RECORDS PROVIDED.
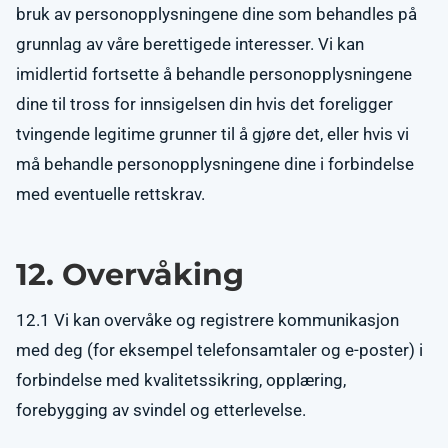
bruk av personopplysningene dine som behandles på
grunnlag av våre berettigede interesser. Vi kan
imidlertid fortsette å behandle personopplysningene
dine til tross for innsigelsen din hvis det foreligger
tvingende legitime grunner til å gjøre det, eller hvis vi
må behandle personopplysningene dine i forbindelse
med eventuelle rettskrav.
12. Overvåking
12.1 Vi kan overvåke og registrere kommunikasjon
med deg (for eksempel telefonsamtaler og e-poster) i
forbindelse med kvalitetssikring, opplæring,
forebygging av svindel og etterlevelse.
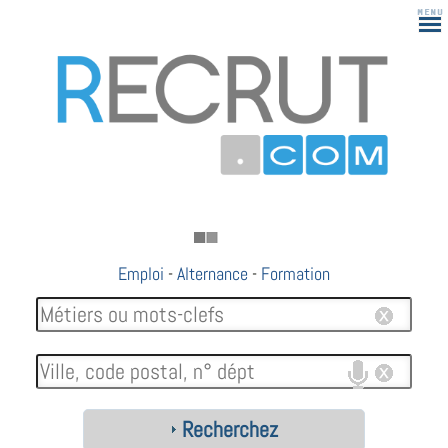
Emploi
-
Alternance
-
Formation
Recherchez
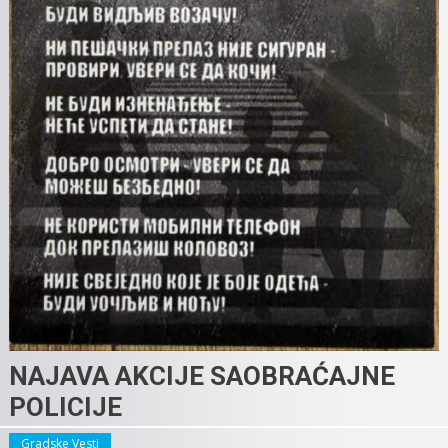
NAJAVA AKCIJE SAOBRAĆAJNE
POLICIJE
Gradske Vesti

TASK OBJECTIVE. Line by line, write out the records above exactly, skipping the pictures.

EXERCISE SOLUTION.
bruk av personopplysningene dine som behandles på
grunnlag av våre berettigede interesser. Vi kan
imidlertid fortsette å behandle personopplysningene
dine til tross for innsigelsen din hvis det foreligger
tvingende legitime grunner til å gjøre det, eller hvis vi
må behandle personopplysningene dine i forbindelse
med eventuelle rettskrav.
12. Overvåking
12.1 Vi kan overvåke og registrere kommunikasjon
med deg (for eksempel telefonsamtaler og e-poster) i
forbindelse med kvalitetssikring, opplæring,
forebygging av svindel og etterlevelse.
Emploi
-
Alternance
-
Formation
Recherchez
NAJAVA AKCIJE SAOBRAĆAJNE
POLICIJE
Gradske Vesti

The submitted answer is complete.